I have a json endpoint on a specific path, that i need to keep cached for as long as i can, cause it’s very database intensive. It generates thousands of URLs as requested by the users, and then each should be cached for 14 days.
But then, everyday at 00h(UTC), Cloudflare is cleaning the cache ONLY for this path, for no reason:
In the graph you can see that, when i was using APO, it wasn’t holding the cache for this path. I was using the same page rule, and removing all cookie headers.
With APO: requests were hitting Origin all day, and Cloudflare only from 00h to 4am.
With Page Rule: Cache is served from Cloudflare all day, and from origin from 00h till it’s full again.
I had to create a new database only for this endpoint. Precisely at 00h, the load spikes at 40 (for a 2 vCPUs managed DB).

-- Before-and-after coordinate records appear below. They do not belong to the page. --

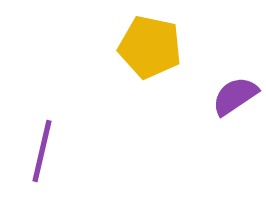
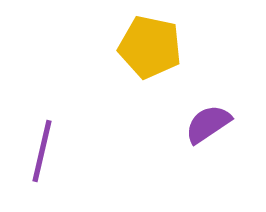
purple semicircle: moved 27 px left, 28 px down
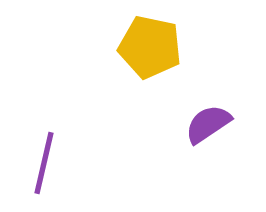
purple line: moved 2 px right, 12 px down
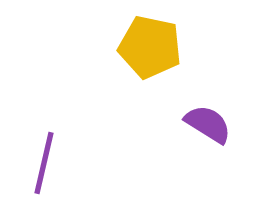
purple semicircle: rotated 66 degrees clockwise
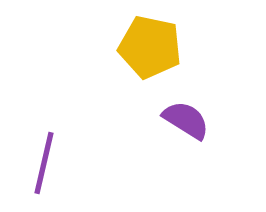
purple semicircle: moved 22 px left, 4 px up
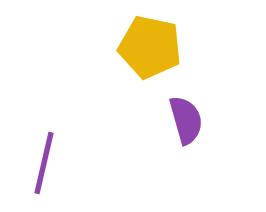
purple semicircle: rotated 42 degrees clockwise
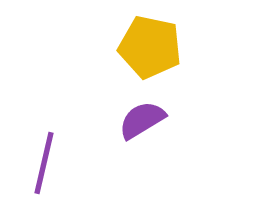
purple semicircle: moved 44 px left; rotated 105 degrees counterclockwise
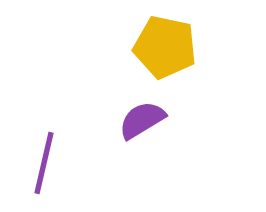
yellow pentagon: moved 15 px right
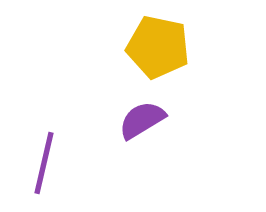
yellow pentagon: moved 7 px left
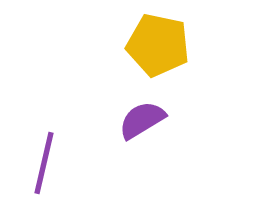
yellow pentagon: moved 2 px up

I’m 100% sure that there’s nothing in our end purging this cache. We don’t have any code in place to clear this specific path. As i said, this path generates a few thousand URLs. There’s no way to clear one by one manually, and i’m not purging the entire site:
There are no traffic spikes, or attacks. This json is not a public path, it’s used only to generate some widgets in my theme:
Update Jul/15: In this specific case, it wasn’t a bug in cache. Our script had a date string that changed everyday. It should be static, but an old dev made it like this and didn’t told us. But at the end, this topic led to other interesting points about caching
Edge Cache TTL means “each should be cached for no more than 14 days”. TTL is actually a Max setting. Cloudflare will evict anything it deems to be “wasting space” in far less than your TTL.
Now the question is why is Cloudflare singling out just this one resource for eviction. Maybe @yevgen has some insight into the differing behavior.
I knew that CF could purge cache that is not being used, to save space. But it makes no sense to purge an entire path at once. Those URLs are being accessed, as we can see by the huge spikes i get in my database.
If it’s a matter of saving space, it should be deleting specific urls that are not accessed frequently…
Here we go again…
This database is dedicated to this specific path, and is receiving only 70% of the requests. The other 30% i’m redirecting to another DB to try to balance the load.
Please raise a support ticket and we will pass it to the Cache team.
I tried, but i couldn’t. Yesterday i’ve waited for more than an hour in this screen, before creating the topic here in the Community.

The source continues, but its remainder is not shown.